Hummels: „Da könnte ich kotzen“

Was Hummels besonders störe, seien Regelauslegungen, die nicht fußballnah sind. „Und da wären wir jetzt bei meinem Lieblingsthema: Handspiel. Für mich gibt es gerade viel zu viele Handelfmeter“, sagte er. Für ihn müsse bei einem Handspiel immer exakt das gleiche Kriterium gelten. Es sei ein Unterschied, ob der Ball mit der Hand berührt oder gespielt werde.

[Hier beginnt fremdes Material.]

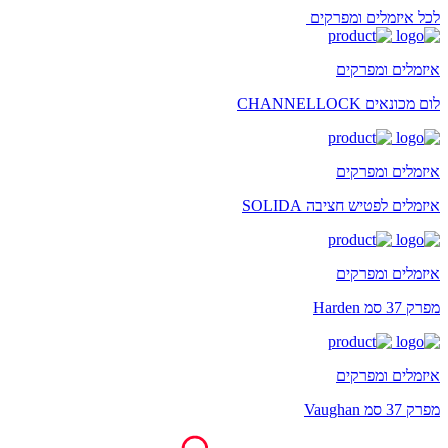
לכל איזמלים ומפרקים
איזמלים ומפרקים
לום מכונאים CHANNELLOCK
איזמלים ומפרקים
איזמלים לפטיש חציבה SOLIDA
איזמלים ומפרקים
מפרק 37 סמ Harden
איזמלים ומפרקים
מפרק 37 סמ Vaughan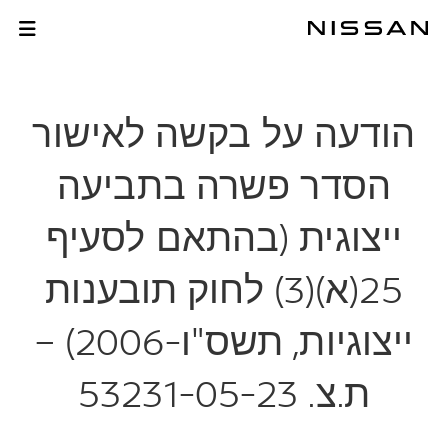
לג
לג
תוכן
תפריט
הודעה על בקשה לאישו
רכזי
חתון
הודעה על בקשה לאישור
הסדר פשרה בתביעה
ייצוגית (בהתאם לסעיף
25(א)(3) לחוק תובענות
ייצוגיות, תשס"ו-2006) –
ת.צ. 53231-05-23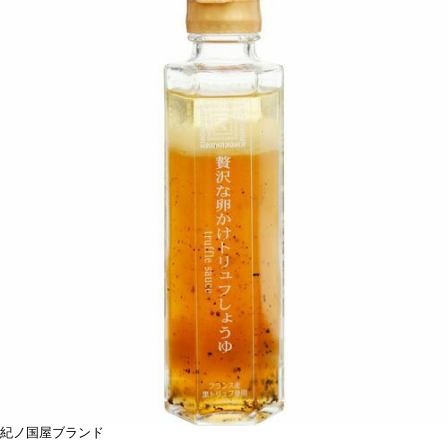
紀ノ国屋ブランド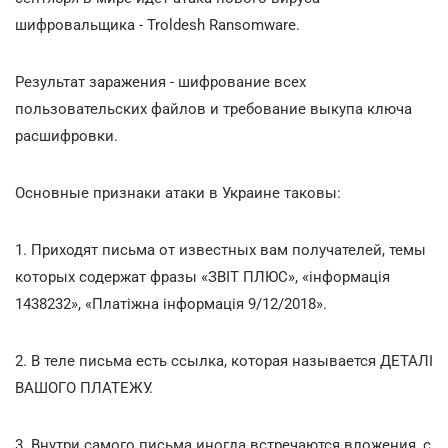
шифровальщика - Troldesh Ransomware.
Результат заражения - шифрование всех
пользовательских файлов и требование выкупа ключа
расшифровки.
Основные признаки атаки в Украине таковы:
1. Приходят письма от известных вам получателей, темы
которых содержат фразы «ЗВIТ ПЛЮС», «інформація
1438232», «Платіжна інформація 9/12/2018».
2. В теле письма есть ссылка, которая называется ДЕТАЛІ
ВАШОГО ПЛАТЕЖУ.
3. Внутри самого письма иногда встречаются вложения, с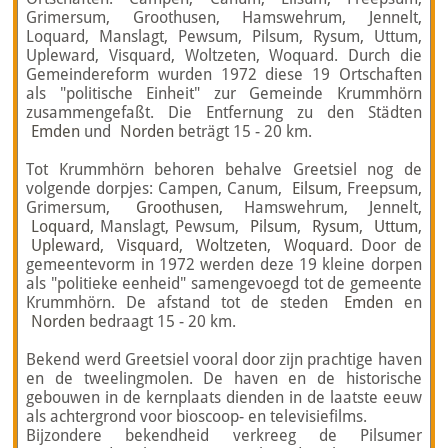
Grimersum, Groothusen, Hamswehrum, Jennelt,
Loquard, Manslagt, Pewsum, Pilsum, Rysum, Uttum,
Upleward, Visquard, Woltzeten, Woquard. Durch die
Gemeindereform wurden 1972 diese 19 Ortschaften
als "politische Einheit" zur Gemeinde Krummhörn
zusammengefaßt. Die Entfernung zu den Städten
Emden
und
Norden
beträgt 15 - 20 km.
Tot Krummhörn behoren behalve Greetsiel nog de
volgende dorpjes: Campen, Canum,
Eilsum
, Freepsum,
Grimersum,
Groothusen
, Hamswehrum, Jennelt,
Loquard
, Manslagt, Pewsum,
Pilsum
,
Rysum
,
Uttum
,
Upleward
,
Visquard
,
Woltzeten
,
Woquard
. Door de
gemeentevorm in 1972 werden deze 19 kleine dorpen
als "politieke eenheid" samengevoegd tot de gemeente
Krummhörn. De afstand tot de steden
Emden
en
Norden
bedraagt 15 - 20 km.
Bekend werd Greetsiel vooral door zijn prachtige haven
en de tweelingmolen. De haven en de historische
gebouwen in de kernplaats dienden in de laatste eeuw
als achtergrond voor bioscoop- en televisiefilms.
Bijzondere bekendheid verkreeg de Pilsumer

„Fußball ist eine Bewegungssportart, die Arme schwingen ganz natürlich mit. Bei einem Schuss geht der Arm mit. Es gibt für mich fast keine Handspiele im Fußball. Wenn ich pfeifen würde, gäbe es in einer Saison weniger als zehn Handelfmeter“, beklagte Hummels: „Wenn ich nach hinten zum Kopfball springe, der Gegenspieler köpft an den Arm und es gibt Elfmeter: Da könnte ich kotzen. Wer hochspringt, nimmt seine Arme automatisch mit hoch.“

Dass es im Regelwerk den Begriff „natürliche Handbewegung“ gibt, sei prinzipiell richtig, nur werde dieser falsch interpretiert. Ittrich stimmt Hummels sogar zu und erklärte: „Als ich früher im Hinterhof Fußball gespielt habe, war es nur Hand, wenn du den Ball gefangen hast. Als Schiedsrichter kann ich mich aber nicht gegen die Regel stellen.“

Ob deswegen eine Challenge, bei der Trainer zweimal pro Spiel oder pro Halbzeit die Möglichkeit haben, einen Videobeweis einzufordern, sinnvoll wäre?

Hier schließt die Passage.